I got a lot accomplished in my writerly world and connected with some fascinating characters -- both real and imaginary.
I continued to observe the oddities around me in this glorious circus we call a city. I added a classical music soundtrack to Times Square and walked around to observe tourists who are unaware of how this place has morphed into the new Coney Island replete with strange items, which people consume as if they were food -- giant lollipops, cotton candy, peanuts fried in honey and sugar and plenty of technology stores with the proverbial going out of business sign, which have been up for years at the same stores.

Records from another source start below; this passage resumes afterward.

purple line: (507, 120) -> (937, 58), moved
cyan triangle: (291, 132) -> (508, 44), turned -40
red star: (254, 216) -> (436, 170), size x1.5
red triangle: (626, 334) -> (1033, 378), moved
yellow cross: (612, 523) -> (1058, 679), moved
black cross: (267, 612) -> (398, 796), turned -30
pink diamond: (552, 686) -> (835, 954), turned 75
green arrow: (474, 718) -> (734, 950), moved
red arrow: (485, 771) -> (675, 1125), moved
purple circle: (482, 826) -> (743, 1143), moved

Working with people I love because of their endless creativity and determination is a great reward for my own dedication to the craft of writing. I'm patting myself on the back right now. And nothing ever deters me from writing -- neither snow, nor sleet, etc.

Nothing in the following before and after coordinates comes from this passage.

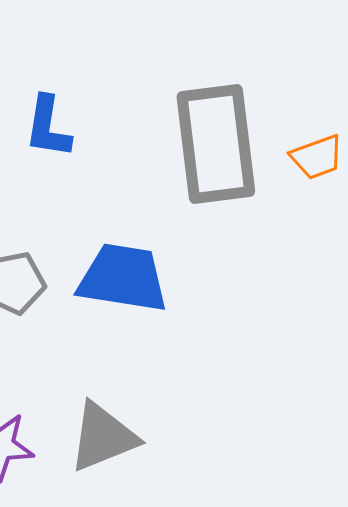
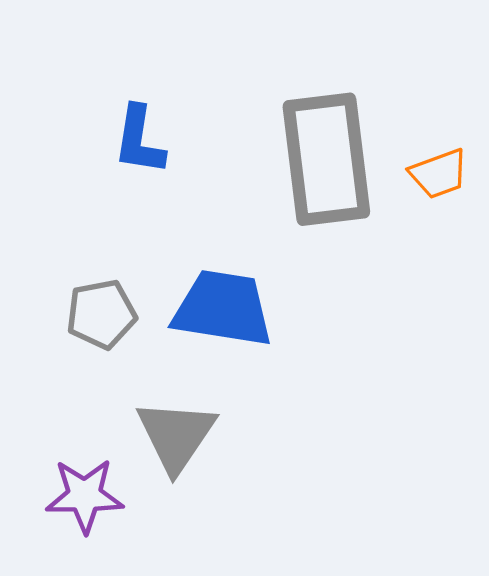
gray triangle: (103, 437) -> (176, 436), moved, turned -34

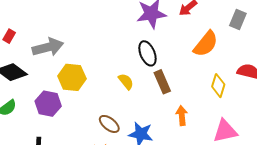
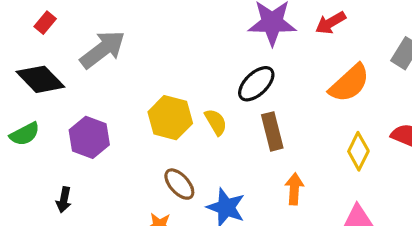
gray arrow: (48, 47) -> (103, 49), turned -32
black ellipse: (147, 53) -> (256, 84), turned 60
yellow hexagon: (72, 77) -> (170, 118), moved

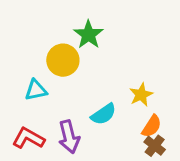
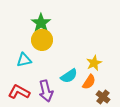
green star: (88, 35) -> (41, 23), moved
orange semicircle: (152, 126) -> (89, 82), moved

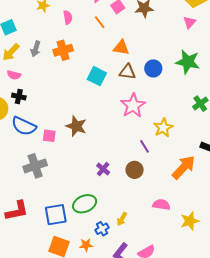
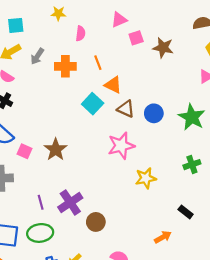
orange line: (100, 22) -> (98, 63), moved
orange triangle: (121, 48) -> (113, 85), moved
purple line: (144, 146) -> (41, 202), moved
orange arrow: (184, 167) -> (163, 237), moved, size x0.6
purple cross: (103, 169) -> (70, 203), size x1.6
brown circle: (135, 170) -> (96, 222), moved

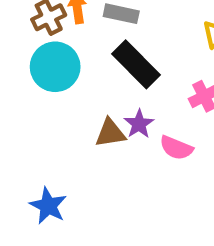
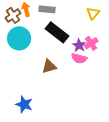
purple star: (139, 124) -> (79, 45), moved
pink semicircle: (176, 148) -> (79, 58), moved

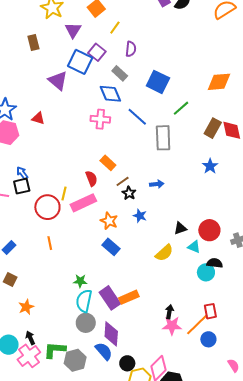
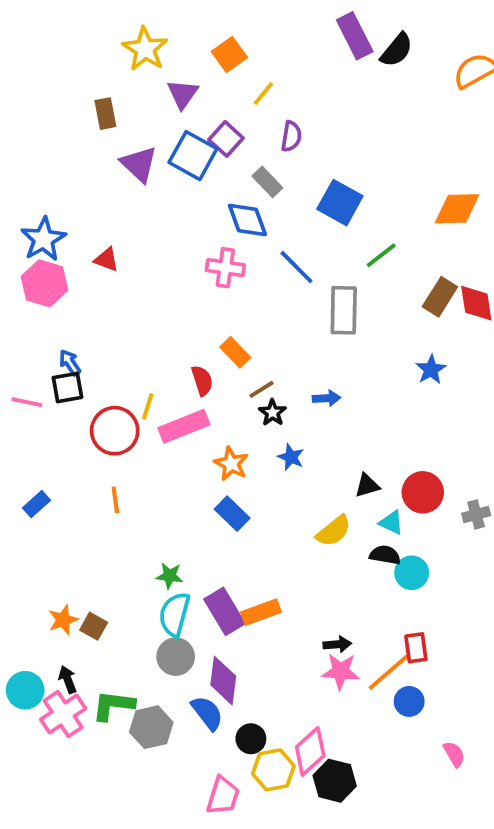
purple triangle: (58, 81) -> (139, 164), moved
black semicircle: (215, 263) -> (385, 555), moved
brown square: (10, 280) -> (94, 626), moved
black arrow: (169, 312) -> (337, 644), turned 72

I will be interviewing the Puerto Rican poet/performer/playwright Tato Laviera tonight and the social analyst and comedian Chris Rock for the Latino Rebels, a group of which I'm proud to be a part and we have many great projects in the works but they're hush hush. Say no more.

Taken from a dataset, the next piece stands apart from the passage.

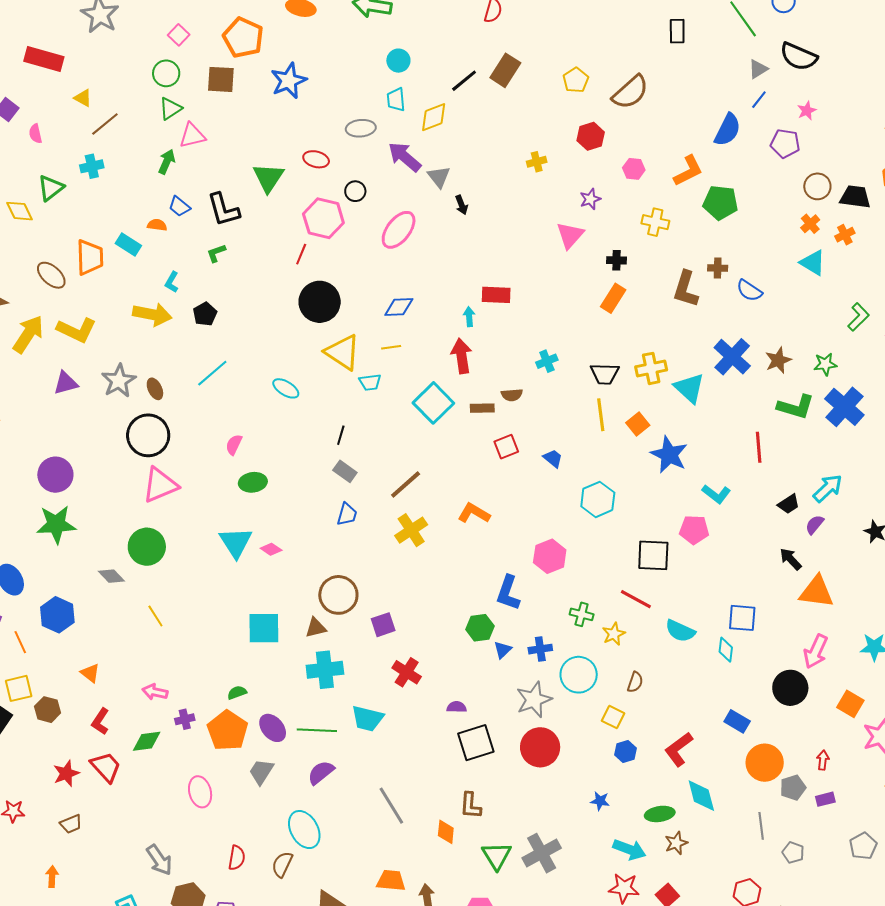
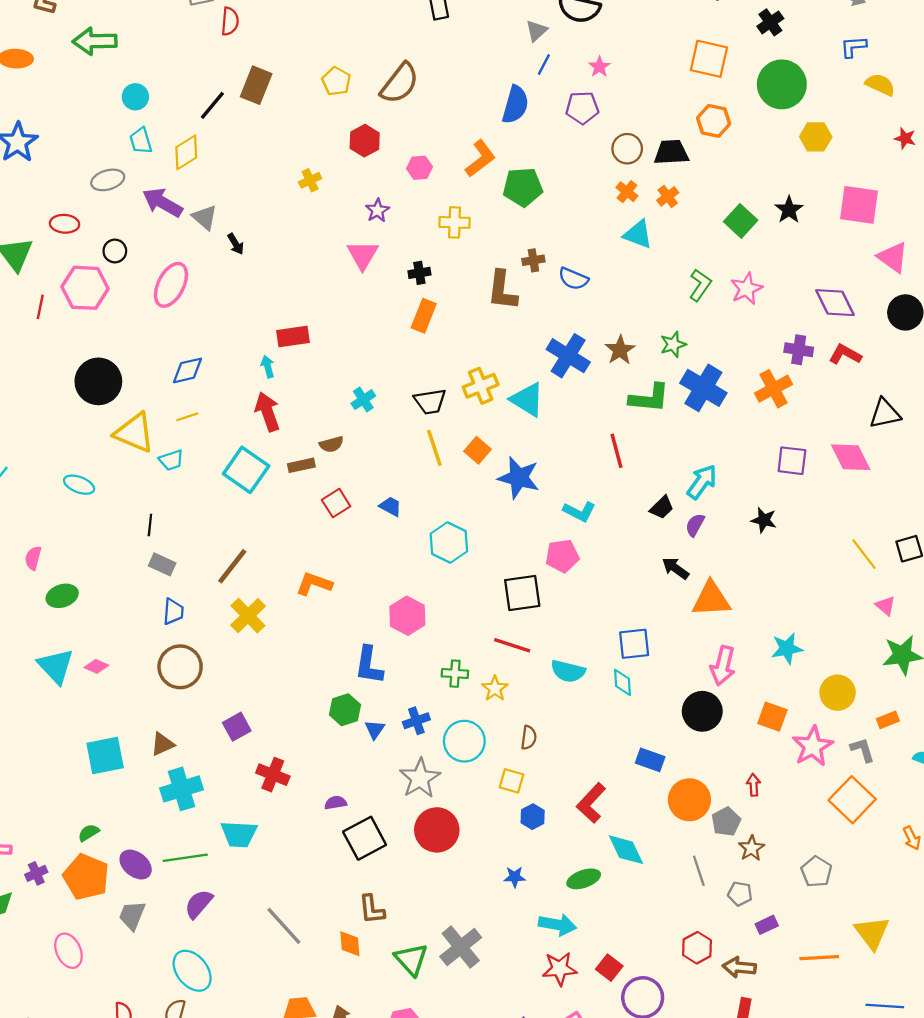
red line: (301, 254) -> (40, 307), moved
brown circle: (338, 595) -> (180, 667), moved
purple rectangle: (825, 799) -> (767, 925), moved
brown star: (676, 843) -> (751, 848), moved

Existential and meaningless observations
Creativity. What it is ...what it is ...what it is
Creativity is an odd thing and I wonder if some are incapable of being creative or if it is a matter of some genes missing or some genes you never tried on. Listening to a person tell a story recently in a monotone drone of a voice with an occasional higher pitch possibly meant to startle listeners awake, I drifted. I relocated to a deserted island, and there, on the sand, I sat in a slightly frayed white sundress with makeshift pick in hand opening my first coconut of the day -- prepared to make the most of it: drink the coconut water and use the pulp to make candy once I could find a stove and convert it from electric to solar-powered. Just as I was about to take my first sip from the coconut, the talker's voice made the last descent, a dip in tone to announce the punch line or point of the story was here at last. I squatted on the sand of my imaginary island, imaginary coconut in hand, and waited. The end was as dull as the telling.
Why was the story boring?
There were no interesting details or events -- a lot of 'he said,' 'she said,' 'and then.'
It was just an attempt to keep my gaze fixed on him.
In winter, it's the commoners portal and in summer, Dante's Inferno
We can thank the MTA for the daily inexplicable stench, wildly varying temperatures and the early morning commute in which the guy next to you may be dressed in a hefty bag and emitting the heavy perfume of excrement, urine and untended to old wounds. In an attempt to keep the homeless from sleeping on trains overnight, the MTA turns up the air conditioning and the homeless wear more hefty bags.
God's interior decorators and the tunnels of life
The Pray sticker is situated in a place that makes you wonder how it got there -- right in the middle of the wall behind the train.
Did someone wait for the train to stop between stations to dangle between and slap it on?
Was it during the slow overnight hours when trains rarely pass when someone had the guts, nerve or was crazy enough to climb onto the tracks?
A group of tourists jerk their heads to the left to see where the most lethargic version of Great Balls of Fire is coming from?
I walk quickly through the Dante's Inferno tunnel --boiling hot in summer and gulag-cold in winter, and there on his morning shift, stands the Black guitarist in a dashiki who does atonal renditions of Beatles songs six days a week or maybe seven. He smiles at everyone and people sing along - trying to show him, in a gentle way, what the songs would sound like in the right key.
Everyone is patient today with each other's rendition of life.